Setelah enam puluh enam tahun Indonesia merdeka namun kondisi masyarakat, bangsa, dan negara Indonesia masih jauh dari harapan. Kemiskinan, kebodohan, kesengsaraan, keadilan yang masih jauh panggang dari api, dan masih banyak lagi masalah masalah kebangsaan yang semakin hari semakin bertambah kusut, rumit, dan layaknya bola salju. Lebih miris pula ketika kita melihat realita Indonesia saat ini dengan kaca mata perbandingan besarnya sumber kekayaan alam Indonesia yang sangat melimpah ruah, sungguh kontraproduktif dan dapat dikonklusikan bahwa penyelenggaraan kehidupan berbangsa dan bernegara berbanding terbalik dengan modal atau sumber daya yang ada. Atau mungkin secara lebih radikal penyelenggaraan kehidupan berbangsa dan bernegara dapat dikatakan gagal secara kompeherensif.
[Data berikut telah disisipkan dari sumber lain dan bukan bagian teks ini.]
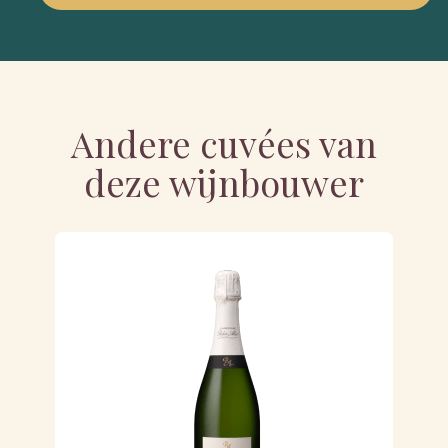
Andere cuvées van
deze wijnbouwer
Berangkat dari wacana ini kami memulai diskusi interaktif kami, sambil memanfaatkan waktu di sela-sela kesibukan berorganisasi dan berkuliah. Beberapa pandangan dari tiap-tiap pemikiran mulai diutarakan ada yang beranggapan banhwa terciptanya penyelenggaraan kehidupan berbangsa yang bobrok seperti ini tidak lain, dan tidak bukan adalah mutlak kesalahan pemimpin-pemimpin negeri ini yang jauh dari cita-cita proklamasi dan jauh dari konsepsi nilai ideal untuk jujur mensejahterakan serta memajukan bangsa. Kemudian banyak pendapat mulai bergulir terkait hal ini, namun diskusi kami tiba-tiba terfokus pada pendapat, kondisi Indonesia seperti ini tidak lepas dari kondisi para pemuda dan lebih khususnya mahasiswa yang kini sudah mulai bergeser semangat, gairah, dan energinya untuk mengisi kemerdekaan Indonesia dengan hal-hal yang prestatif, intelektuil, bermanfaat, dan kontributif. Berganti dengan era hutan rimba dengan iklim persaingan yang ketat dan siapa yang kuat maka dia berjaya, kemudian siapa yang lemah maka dia akan tertindas.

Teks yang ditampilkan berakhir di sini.